• [What you need to do] As you reproduce every line below, keep it exactly as written and leave out the images.

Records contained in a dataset

------------------------------------------------------------

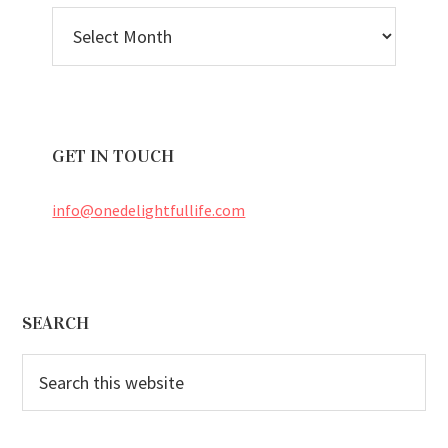
BLOG
ARCHIVES
GET IN TOUCH
info@onedelightfullife.com
Footer
SEARCH
Search
this
website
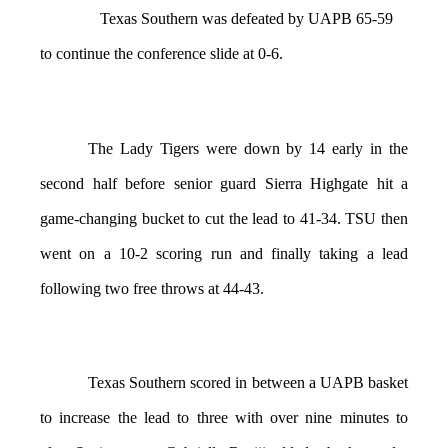
Texas Southern was defeated by UAPB 65-59
to continue the conference slide at 0-6.
The Lady Tigers were down by 14 early in the
second half before senior guard Sierra Highgate hit a
game-changing bucket to cut the lead to 41-34. TSU then
went on a 10-2 scoring run and finally taking a lead
following two free throws at 44-43.
Texas Southern scored in between a UAPB basket
to increase the lead to three with over nine minutes to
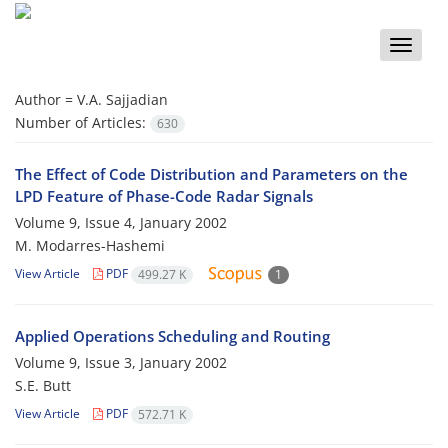
Toggle
naviga
Author =
V.A. Sajjadian
Number of Articles:
630
The Effect of Code Distribution and Parameters on the
LPD Feature of Phase-Code Radar Signals
Volume 9, Issue 4, January 2002
M. Modarres-Hashemi
View Article
PDF
499.27 K
1
Applied Operations Scheduling and Routing
Volume 9, Issue 3, January 2002
S.E. Butt
View Article
PDF
572.71 K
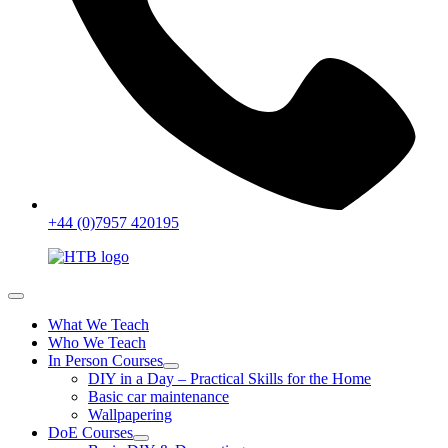
+44 (0)7957 420195
What We Teach
Who We Teach
In Person Courses
DIY in a Day – Practical Skills for the Home
Basic car maintenance
Wallpapering
DoE Courses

------------------------------------------------------------

• [Result for this exercise]
BLOG
ARCHIVES
GET IN TOUCH
info@onedelightfullife.com
Footer
SEARCH
Search
this
website
Texas Southern was defeated by UAPB 65-59
to continue the conference slide at 0-6.
The Lady Tigers were down by 14 early in the
second half before senior guard Sierra Highgate hit a
game-changing bucket to cut the lead to 41-34. TSU then
went on a 10-2 scoring run and finally taking a lead
following two free throws at 44-43.
Texas Southern scored in between a UAPB basket
to increase the lead to three with over nine minutes to
Toggle
naviga
Author =
V.A. Sajjadian
Number of Articles:
630
The Effect of Code Distribution and Parameters on the
LPD Feature of Phase-Code Radar Signals
Volume 9, Issue 4, January 2002
M. Modarres-Hashemi
View Article
PDF
499.27 K
1
Applied Operations Scheduling and Routing
Volume 9, Issue 3, January 2002
S.E. Butt
View Article
PDF
572.71 K
+44 (0)7957 420195
What We Teach
Who We Teach
In Person Courses
DIY in a Day – Practical Skills for the Home
Basic car maintenance
Wallpapering
DoE Courses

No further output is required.